- _ACTIVITY_: Your answer should hold only the lines from the one containing "Group Promotions" through the last line below, copied exactly; pictures stay out.
(SOURCE MATERIAL Opens)
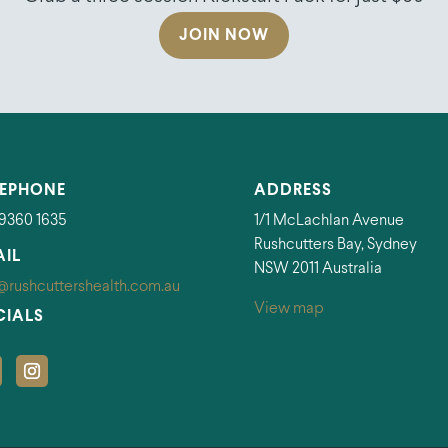
JOIN NOW
LEPHONE
ADDRESS
 9360 1635
1/1 McLachlan Avenue
Rushcutters Bay, Sydney
AIL
NSW 2011 Australia
@rushcuttershealth.com.au
View map
CIALS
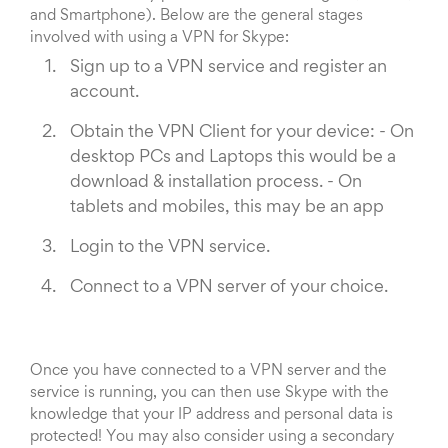
and Smartphone). Below are the general stages
involved with using a VPN for Skype:
Sign up to a VPN service and register an
account.
Obtain the VPN Client for your device: - On
desktop PCs and Laptops this would be a
download & installation process. - On
tablets and mobiles, this may be an app
Login to the VPN service.
Connect to a VPN server of your choice.
Once you have connected to a VPN server and the
service is running, you can then use Skype with the
knowledge that your IP address and personal data is
protected! You may also consider using a secondary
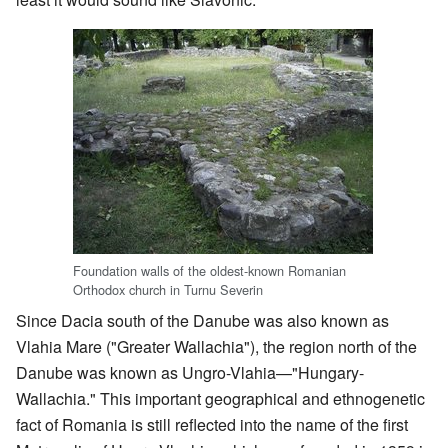
Foundation walls of the oldest-known Romanian
Orthodox church in Turnu Severin
Since Dacia south of the Danube was also known as
Vlahia Mare ("Greater Wallachia"), the region north of the
Danube was known as Ungro-Vlahia—"Hungary-
Wallachia." This important geographical and ethnogenetic
fact of Romania is still reflected into the name of the first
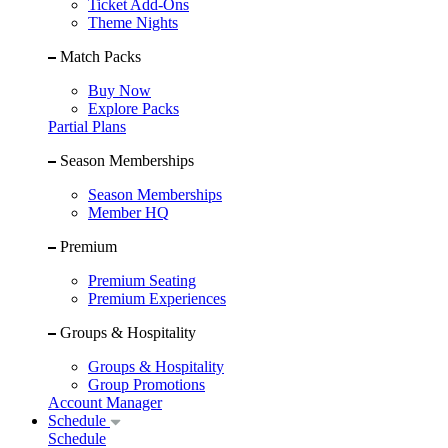
Ticket Add-Ons
Theme Nights
Match Packs
Buy Now
Explore Packs
Partial Plans
Season Memberships
Season Memberships
Member HQ
Premium
Premium Seating
Premium Experiences
Groups & Hospitality
Groups & Hospitality
Group Promotions
Account Manager
Schedule
Schedule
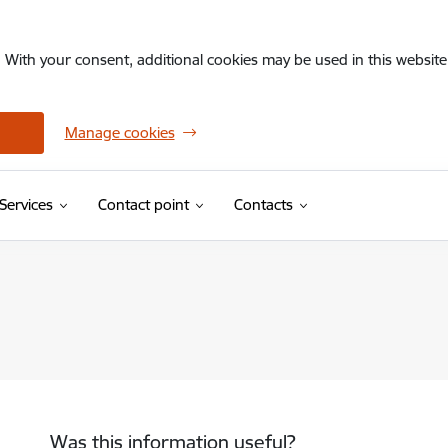
. With your consent, additional cookies may be used in this website 
Manage cookies
Services
Contact point
Contacts
Was this information useful?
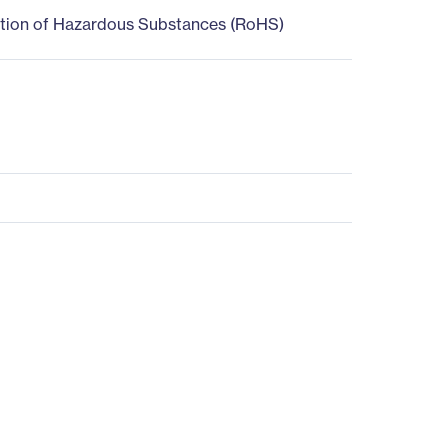
ction of Hazardous Substances (RoHS)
(SOURCE MATERIAL Closes)
- _EXERCISE RESPONSE_:
Group Promotions
Account Manager
Schedule
Schedule
. With your consent, additional cookies may be used in this website 
Manage cookies
Services
Contact point
Contacts
Was this information useful?
ction of Hazardous Substances (RoHS)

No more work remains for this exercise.